Ninguno de nosotros es completamente culpable de la irrupción de la barbarie, pero tampoco es completamente inocente. No deberíamos olvidar que los que dieron su vida por el prójimo aligeran un poco el peso de nuestra culpa. La luz que luce desde sus tumbas arroja un resplandor claro sobre el camino de los hombres hacia el futuro. La bandera invisible bajo la que cayeron no es una bandera de una causa perdida, de ahí que en su muerte haya cierto consuelo.”

Con estas palabras meditadas y sentidas cierra el escritor su obra, pero sirven igualmente de antesala al lector interesado. Son el resultado de su experiencia al frente de un hospital de campaña, a muy pocos kilómetros de la primera línea de batalla, a menudo bajo el fuego de la artillería, y de la observación meticulosa del diferente comportamiento de los individuos, abocados irremediablemente a situaciones extremas.

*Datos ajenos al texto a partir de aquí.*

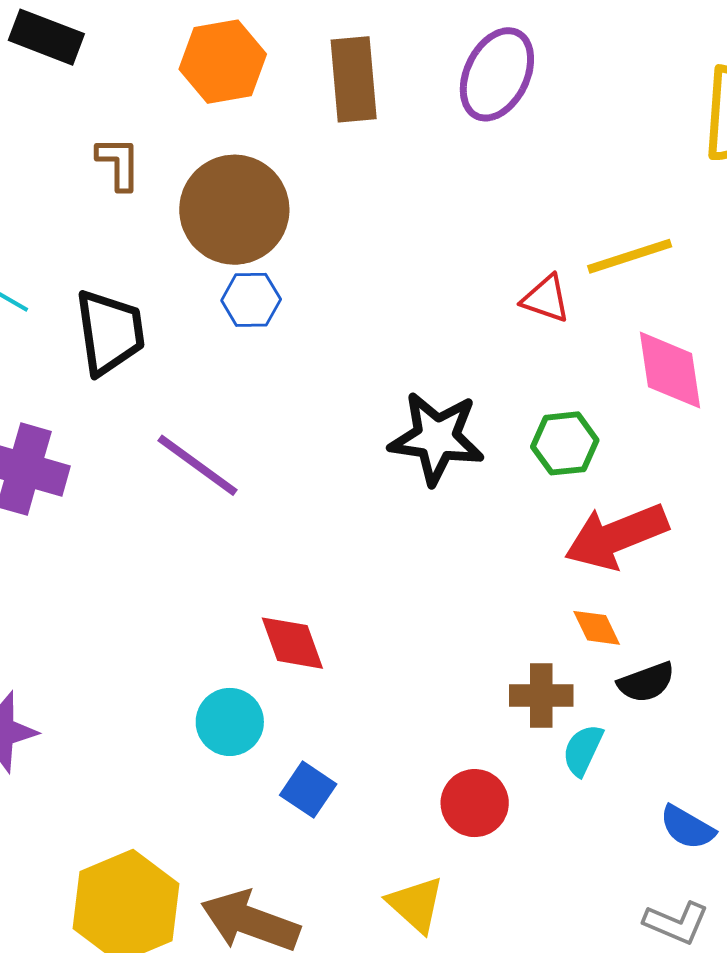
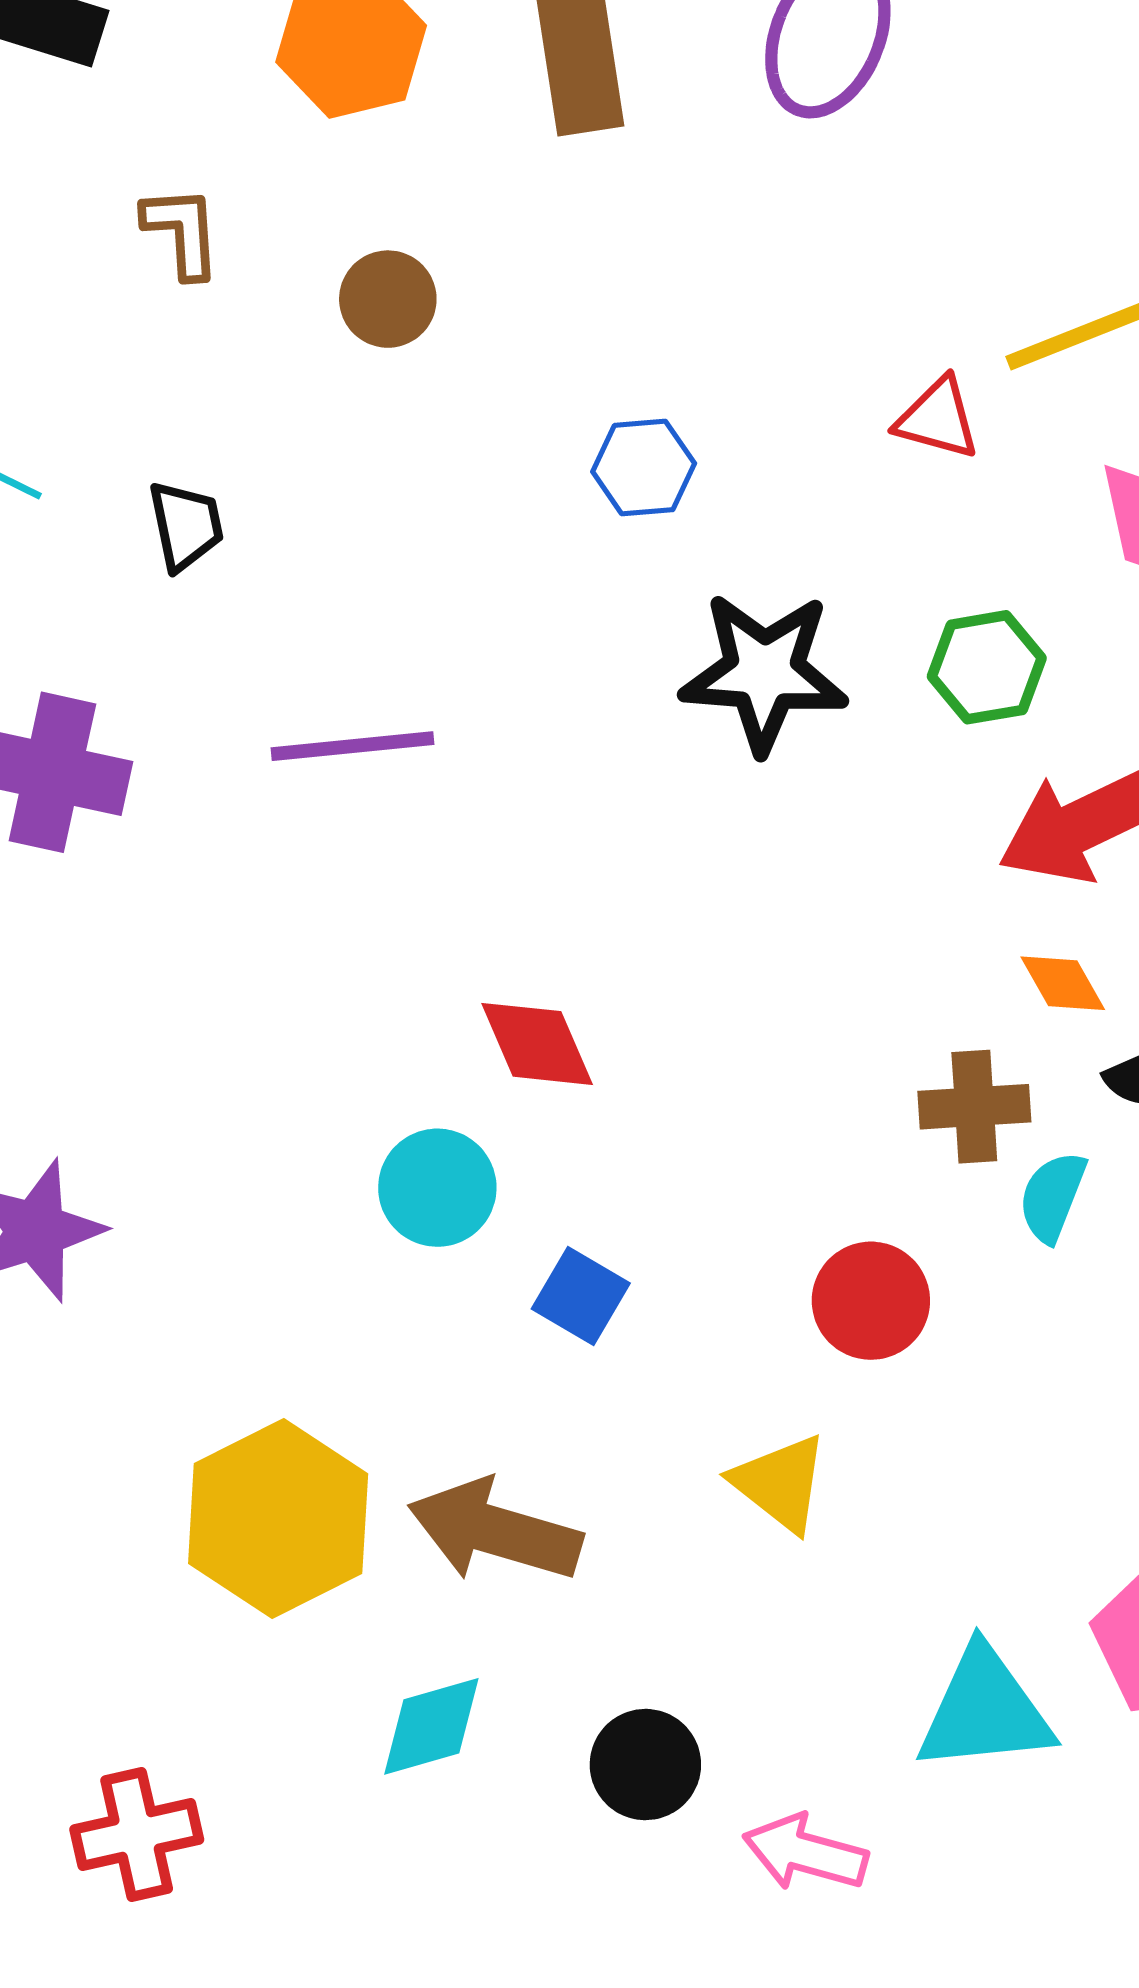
brown circle: (234, 210) -> (388, 299), size x0.5
blue hexagon: (251, 300) -> (644, 468), moved
black trapezoid: (110, 332) -> (186, 526), size x0.6
purple line: (197, 465) -> (353, 746), turned -38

La descripción de operaciones, curas de supervivencia y sobre todo la difícil logística médica en un ejército en marcha constante jalonan las páginas de estas memorias. Junto a él y su batallón vivimos la entrada del ejército alemán en la Rusia esteparia y sus extremas condiciones climáticas, recorremos los campos de girasol de Perekop, y la retirada a las playas de Crimea ante el rápido avance de las tropas rusas a lo largo del frente caucásico. Y comprobamos horrorizados y atónitos cómo “lo único que permaneció invicto hasta el final fue la resistencia de los jefes contra la razón”.

Aunque el miedo a la muerte aflora de modo constante en las situaciones que nos va relatando, casi siempre predominan actitudes más valiosas como la camaradería, el amor al prójimo, el esfuerzo y la dedicación, que hacen superar ese miedo, creando estampas muy humanas, que contrastan con la inhumanidad de la guerra en sí misma.

Es un libro sobre la guerra, pero optimista, vital y esperanzador. No es su objetivo mostrar el horror de la guerra, sino que intenta subrayar lo poco de bueno que puede haber en ella. La bandera invisible es la bandera de los personajes anónimos que pensaron en sus semejantes más que en sí mismos. En palabras del autor: “El dios de la guerra no sólo desencadena los demonios; también moviliza a los ángeles. Los demonios hacen ruido. Los ángeles llevan a cabo su obra en silencio.”